Тетушка Бринкер осмелилась заговорить. Все, что угодно, лишь бы не видеть, как плачет меестер!

– Но какое счастье знать, что молодой человек был не виновен! Ах как он волновался! Ведь он говорил тебе, Рафф, что его преступление все равно что убийство. Он хотел сказать, что послал больному не то лекарство. Какое же это преступление? Да взять хоть нашу Гретель, ведь это и с ней могло случиться! Должно быть, бедный молодой человек услышал, что больной умер… вот потому он и сбежал, мейнхеер… Помнишь, Рафф, он сказал, что не в силах будет вернуться в Голландию, если только… – Она помедлила. – Ах, ваша честь, тяжело десять лет ожидать вестей от…

– Молчи, вроу! – резко остановил ее Рафф.

– Ожидать вестей! – снова простонал доктор. – А я-то, как дурак, упрямо сидел сложа руки, думая, что он меня покинул! Мне и в голову не приходило, Бринкер, что мальчик узнал о своей ошибке. Я думал, что это юношеское безумство… неблагодарность… любовь к приключениям повлекли его вдаль… Мой бедный, бедный Лоуренс!

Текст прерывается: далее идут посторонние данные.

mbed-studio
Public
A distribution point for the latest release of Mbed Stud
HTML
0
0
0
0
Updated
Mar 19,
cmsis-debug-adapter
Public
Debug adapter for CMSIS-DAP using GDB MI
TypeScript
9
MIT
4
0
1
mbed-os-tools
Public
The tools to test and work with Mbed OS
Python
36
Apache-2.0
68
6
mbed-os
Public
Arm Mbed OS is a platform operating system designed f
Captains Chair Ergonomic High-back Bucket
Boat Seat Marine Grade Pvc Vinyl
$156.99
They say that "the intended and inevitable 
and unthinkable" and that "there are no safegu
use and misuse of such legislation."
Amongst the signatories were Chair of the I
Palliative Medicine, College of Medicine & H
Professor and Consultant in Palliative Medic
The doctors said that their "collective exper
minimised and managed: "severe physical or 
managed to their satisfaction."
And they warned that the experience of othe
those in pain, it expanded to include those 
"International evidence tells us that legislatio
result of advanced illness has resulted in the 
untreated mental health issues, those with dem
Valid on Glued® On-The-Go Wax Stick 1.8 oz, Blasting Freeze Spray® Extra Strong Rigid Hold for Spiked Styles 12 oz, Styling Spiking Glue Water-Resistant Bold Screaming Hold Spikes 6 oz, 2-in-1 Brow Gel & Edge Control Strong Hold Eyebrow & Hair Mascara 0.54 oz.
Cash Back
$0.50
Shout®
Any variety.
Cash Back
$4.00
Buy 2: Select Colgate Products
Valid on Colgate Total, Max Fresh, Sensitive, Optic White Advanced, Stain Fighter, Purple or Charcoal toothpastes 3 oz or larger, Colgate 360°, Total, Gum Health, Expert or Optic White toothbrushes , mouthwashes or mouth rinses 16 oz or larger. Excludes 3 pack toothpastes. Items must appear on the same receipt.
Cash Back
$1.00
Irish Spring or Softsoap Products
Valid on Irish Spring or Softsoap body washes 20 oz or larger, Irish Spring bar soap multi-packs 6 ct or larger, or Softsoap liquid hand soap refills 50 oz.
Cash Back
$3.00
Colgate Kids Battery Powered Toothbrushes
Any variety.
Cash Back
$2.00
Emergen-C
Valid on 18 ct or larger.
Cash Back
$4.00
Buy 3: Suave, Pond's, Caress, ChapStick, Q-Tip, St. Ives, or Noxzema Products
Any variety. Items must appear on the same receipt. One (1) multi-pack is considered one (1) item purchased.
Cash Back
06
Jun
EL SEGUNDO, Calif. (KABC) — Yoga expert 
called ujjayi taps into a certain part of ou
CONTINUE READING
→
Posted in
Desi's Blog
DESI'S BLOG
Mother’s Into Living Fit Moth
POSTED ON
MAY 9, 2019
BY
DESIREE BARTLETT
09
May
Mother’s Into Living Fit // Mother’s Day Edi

– Но теперь вы знаете всё, мейнхеер, – прошептал Ханс. – Вы знаете, что он ничего дурного не сделал, что он любил вас и свою покойную мать. Мы найдем его! Вы опять увидите его, дорогой меестер!

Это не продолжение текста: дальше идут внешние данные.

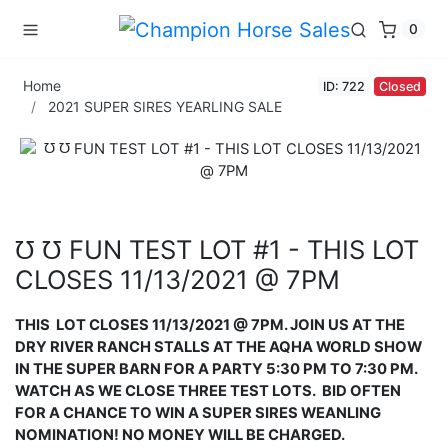
0
Home
ID: 722
Closed
2021 SUPER SIRES YEARLING SALE
℧ ℧ FUN TEST LOT #1 - THIS LOT
CLOSES 11/13/2021 @ 7PM
THIS
LOT CLOSES 11/13/2021 @ 7PM. JOIN US AT THE
DRY RIVER RANCH STALLS AT THE AQHA WORLD SHOW
IN THE SUPER BARN FOR A PARTY 5:30 PM TO 7:30 PM.
WATCH AS WE CLOSE THREE TEST LOTS.
BID OFTEN
FOR A
CHANCE TO WIN A SUPER SIRES WEANLING
NOMINATION!
NO MONEY WILL BE CHARGED.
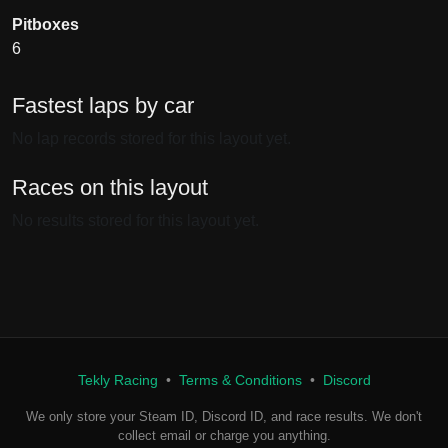
Pitboxes
6
Fastest laps by car
No lap records stored for this layout yet.
Races on this layout
No results stored for this layout yet.
Tekly Racing
•
Terms & Conditions
•
Discord
We only store your Steam ID, Discord ID, and race results. We don't
collect email or charge you anything.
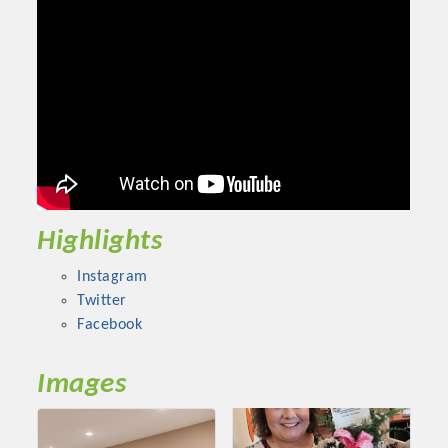
Chamber Ambassadors, both focused on advocacy for a
strong, business friendly climate in our community, county,
and state.
Or promote your business utilizing the Chamber website,
which received more than 145,000 visits in 2021. And don't
forget the long running favorites; the Annual Meeting &
Business Expo, the Golf Classic, Business After Hours, and
the Arkansas Scholars Award Ceremony.
Highlights
Instagram
Twitter
Facebook
Images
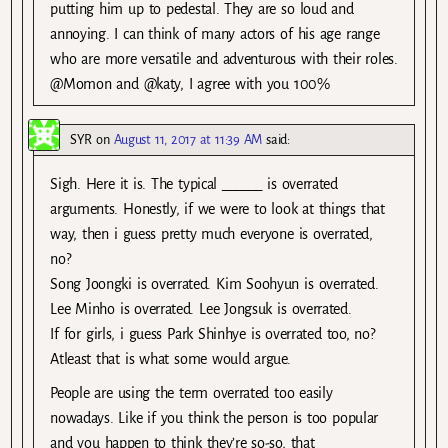
putting him up to pedestal. They are so loud and
annoying. I can think of many actors of his age range
who are more versatile and adventurous with their roles.
@Momon and @katy, I agree with you 100%
SYR
on
August 11, 2017 at 11:39 AM
said:
Sigh. Here it is. The typical ______ is overrated
arguments. Honestly, if we were to look at things that
way, then i guess pretty much everyone is overrated,
no?
Song Joongki is overrated. Kim Soohyun is overrated.
Lee Minho is overrated. Lee Jongsuk is overrated.
If for girls, i guess Park Shinhye is overrated too, no?
Atleast that is what some would argue.
People are using the term overrated too easily
nowadays. Like if you think the person is too popular
and you happen to think they’re so-so, that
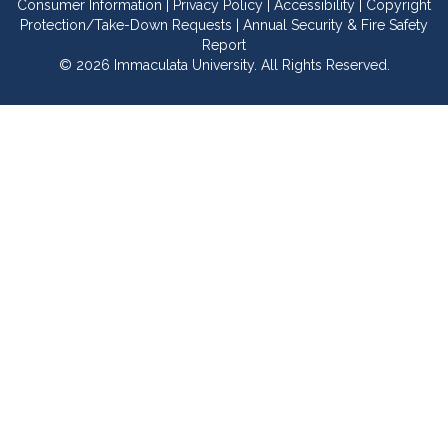
Consumer Information
|
Privacy Policy
|
Accessibility
|
Copyright
Protection/Take-Down Requests
|
Annual Security & Fire Safety
Report
© 2026 Immaculata University. All Rights Reserved.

– Благослови тебя Бог! – сказал доктор Букман, схватив юношу за руку. – Может быть, ты и прав. Я попытаюсь, попытаюсь… А если хоть малейший проблеск воспоминания о моем сыне возникнет у вас, Рафф Бринкер, вы сейчас же дадите мне знать?

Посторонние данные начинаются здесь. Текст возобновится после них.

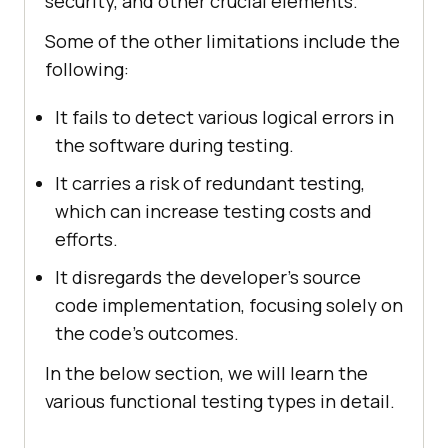
security, and other crucial elements.
Some of the other limitations include the
following:
It fails to detect various logical errors in
the software during testing.
It carries a risk of redundant testing,
which can increase testing costs and
efforts.
It disregards the developer's source
code implementation, focusing solely on
the code's outcomes.
In the below section, we will learn the
various functional testing types in detail.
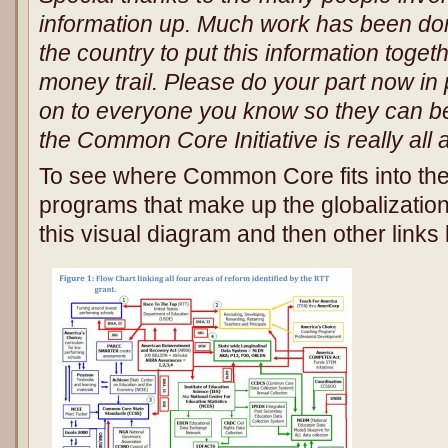
information up. Much work has been do
the country to put this information toget
money trail. Please do your part now in 
on to everyone you know so they can b
the Common Core Initiative is really all 
To see where Common Core fits into the
programs that make up the globalization
this visual diagram and then other links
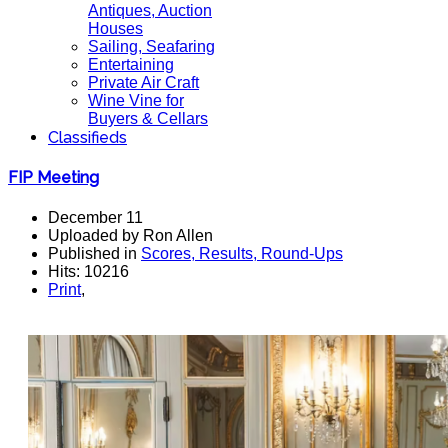
Antiques, Auction
Houses
Sailing, Seafaring
Entertaining
Private Air Craft
Wine Vine for
Buyers & Cellars
Classifieds
FIP Meeting
December 11
Uploaded by Ron Allen
Published in
Scores, Results, Round-Ups
Hits: 10216
Print
,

– Еще бы, конечно! – воскликнули все, кроме Ханса, но его немого обещания было бы довольно для доктора, даже если бы все остальные молчали.

– Глаза вашего мальчика, – сказал доктор, обращаясь к тетушке Бринкер, – до странности похожи на глаза моего сына. Когда я впервые встретился с ним, мне показалось, будто это Лоуренс смотрит на меня.

– Да, мейнхеер, – ответил мать с гордостью, – я заметила, что наш сын вам по душе пришелся!

На несколько минут меестер как будто погрузился в размышления, потом он встал и заговорил другим тоном:

– Простите меня, Рафф Бринкер, за весь этот переполох. Не огорчайтесь из-за меня. Сегодня, уходя из вашего дома, я счастливее, чем был все эти долгие годы. Можно мне взять часы?

– Конечно, мейнхеер. Ведь этого желал ваш сын!

– Именно! – откликнулся доктор и, глядя на свое сокровище, как-то странно нахмурился, ведь его лицо не могло отказаться от своих дурных привычек за какой-нибудь час. – Именно! А теперь мне пора уходить. Моему пациенту лекарства не нужны; только покой и бодрость духа, а этого здесь много! Храни вас Небо, друзья мои! Я вам навеки благодарен.

– Да хранит Небо и вас, мейнхеер, и пусть вам удастся поскорее отыскать вашего милого сына! – серьезным тоном проговорила тетушка Бринкер, поспешно вытирая глаза уголком передника.

Рафф от всего сердца промолвил: "Да будет так!" – а Гретель бросила такой грустный и выразительный взгляд на доктора, что тот, уходя из дома, погладил ее по голове.

Ханс вышел тоже.

– Если вам понадобятся мои услуги, мейнхеер, я готов служить вам.

– Очень хорошо, мой мальчик, – сказал доктор Букман с необычной для него кротостью. – Скажи родным, чтобы они никому не говорили о том, что мы узнали. А пока, Ханс, всякий раз, как ты будешь с отцом, следи за ним. Ты толковый малый. Он в любую минуту способен внезапно сказать нам больше, чем говорил до сих пор.

– Положитесь на меня, мейнхеер.

– До свиданья, мальчик мой! – крикнул доктор, вскакивая в свою парадную карету.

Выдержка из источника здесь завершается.